Some components of healthy aging including physical activity, social participation or mobility have been linked to dimensions of the built environment, but a more profound understanding of the processes linking environments to health among older adults is still lacking. Given the challenges of aging populations and growing urbanization in industrialized nations, calls have been issued for more sustainable urban (re-)development and implementation of local solutions to address global environmental and health problems. However, to date, few studies have considered older adults' daily mobility in order to better understand how both individual social, cultural or financial resources and the presence of local environmental resources or hazards, transportation infrastructures and urban form, either contribute or are detrimental to healthy aging. Novel ubiquitous wearable sensors offer a means of gathering continuous information on people's location, levels of physical activity, perceptions or feelings. Combining such sensor data with classical questionnaires on perceived environments and qualitative assessment of experience of places opens new opportunities to assess the complex interplay between individual and environmental structure of opportunities.

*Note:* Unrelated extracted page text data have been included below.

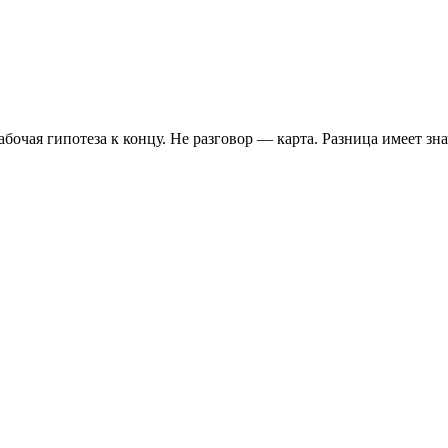
чая гипотеза к концу. Не разговор — карта. Разница имеет знач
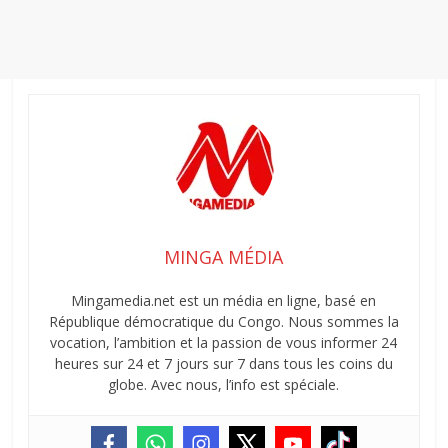
MINGA MÉDIA
Mingamedia.net est un média en ligne, basé en
République démocratique du Congo. Nous sommes la
vocation, l’ambition et la passion de vous informer 24
heures sur 24 et 7 jours sur 7 dans tous les coins du
globe. Avec nous, l’info est spéciale.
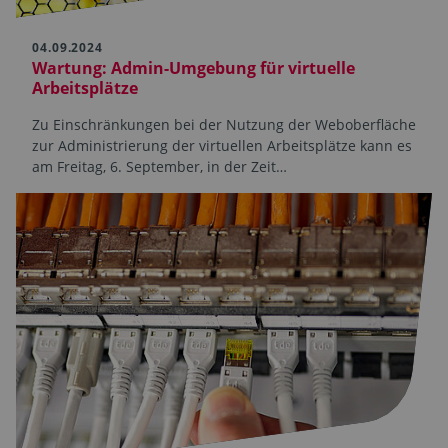
04.09.2024
Wartung: Admin-Umgebung für virtuelle
Arbeitsplätze
Zu Einschränkungen bei der Nutzung der Weboberfläche
zur Administrierung der virtuellen Arbeitsplätze kann es
am Freitag, 6. September, in der Zeit…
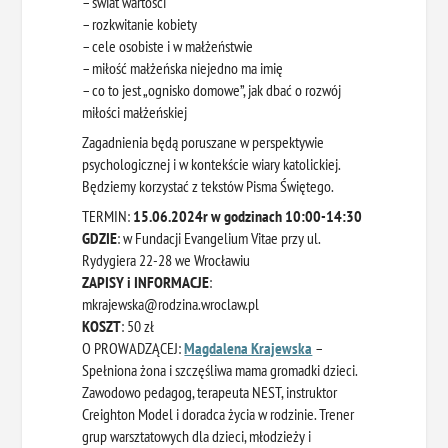
– świat wartości
– rozkwitanie kobiety
– cele osobiste i w małżeństwie
– miłość małżeńska niejedno ma imię
– co to jest „ognisko domowe”, jak dbać o rozwój
miłości małżeńskiej
Zagadnienia będą poruszane w perspektywie
psychologicznej i w kontekście wiary katolickiej.
Będziemy korzystać z tekstów Pisma Świętego.
TERMIN:
15.06.2024r w godzinach 10:00-14:30
GDZIE
: w Fundacji Evangelium Vitae przy ul.
Rydygiera 22-28 we Wrocławiu
ZAPISY i INFORMACJE
:
mkrajewska@rodzina.wroclaw.pl
KOSZT
: 50 zł
O PROWADZĄCEJ:
Magdalena Krajewska
–
Spełniona żona i szczęśliwa mama gromadki dzieci.
Zawodowo pedagog, terapeuta NEST, instruktor
Creighton Model i doradca życia w rodzinie. Trener
grup warsztatowych dla dzieci, młodzieży i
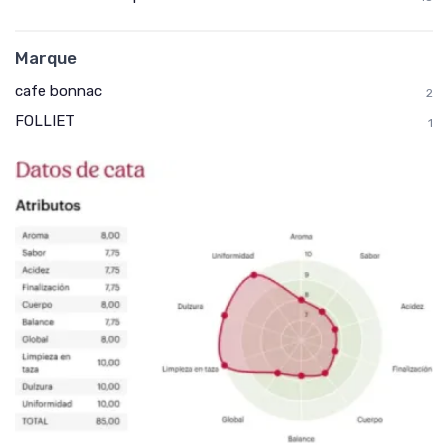
Marque
cafe bonnac
2
FOLLIET
1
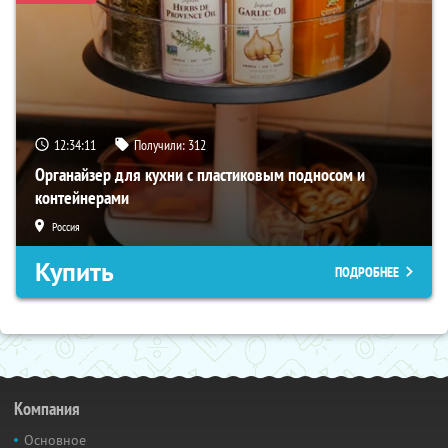
12:34:10
Получили:
312
Органайзер для кухни с пластиковым подносом и
контейнерами
Россия
Купить
ПОДРОБНЕЕ
Компания
Основное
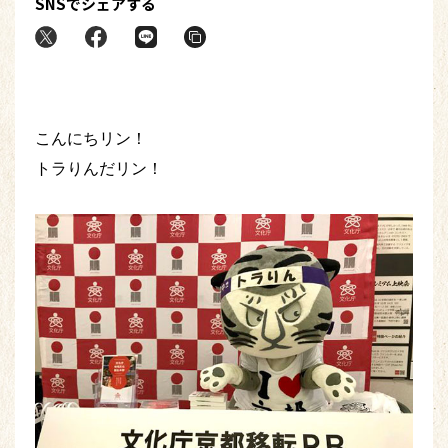
SNSでシェアする
こんにちリン！
トラりんだリン！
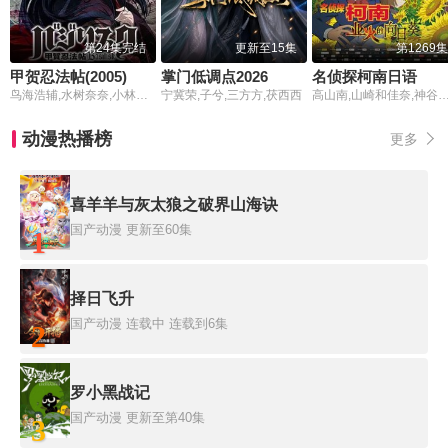
第24集完结
更新至15集
第1269集
甲贺忍法帖(2005)
掌门低调点2026
名侦探柯南日语
鸟海浩辅,水树奈奈,小林清志,京田尚子,早水理沙
宁冀荣,子兮,三方方,茯西西
高山南,山崎和佳奈,神谷明,小山力也,林原惠美,山口胜平,田中秀幸,岛本须美,绪方贤一,堀川亮,松井菜樱子,宫村优子,岩居由希子,大谷育江,高木涉,高岛雅罗,堀之纪,立木文彦,小山茉美,三石琴乃
动漫热播榜
更多
喜羊羊与灰太狼之破界山海诀
国产动漫
更新至60集
1
择日飞升
国产动漫
连载中 连载到6集
2
罗小黑战记
国产动漫
更新至第40集
3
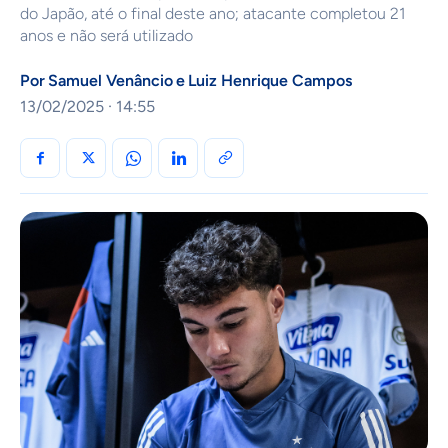
do Japão, até o final deste ano; atacante completou 21
anos e não será utilizado
Por
Samuel Venâncio
e
Luiz Henrique Campos
13/02/2025 · 14:55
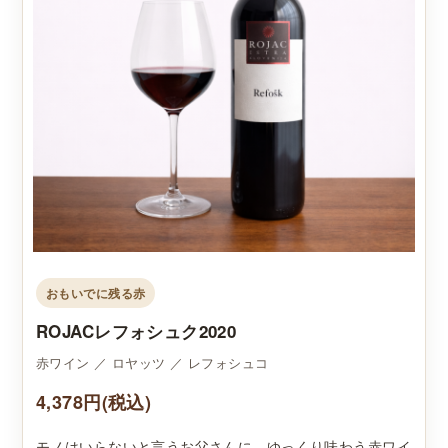
おもいでに残る赤
ROJACレフォシュク2020
赤ワイン ／ ロヤッツ ／ レフォシュコ
4,378円(税込)
モノはいらないと言うお父さんに、ゆっくり味わう赤ワイ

In response to current gaps and novel analytical capabilities, this project will develop an international platform and research agenda to collect and analyse detailed data on daily mobility and health outcomes among older adults participating in two existing cohorts and one developing cohort in contrasted urban settings in Montreal, Paris and Luxembourg.
The study will combine a multi-sensor device for collection of location (GPS) and physical activity (accelerometer), with questionnaires on perceived environments and wellbeing and qualitative assessment of experience of places. Researchers will thereby collect detailed data and conduct advanced quantitative and qualitative analyses to disentangle the complex people-environment interactions that link urban local contexts to healthy aging.
This project will
- (i) generate evidence about how characteristics of urban environments relate to active mobility, social participation, and wellbeing, all of which are crucial dimensions of healthy aging, and
- (ii) contribute to the development of an international research platform on built environment and healthy aging.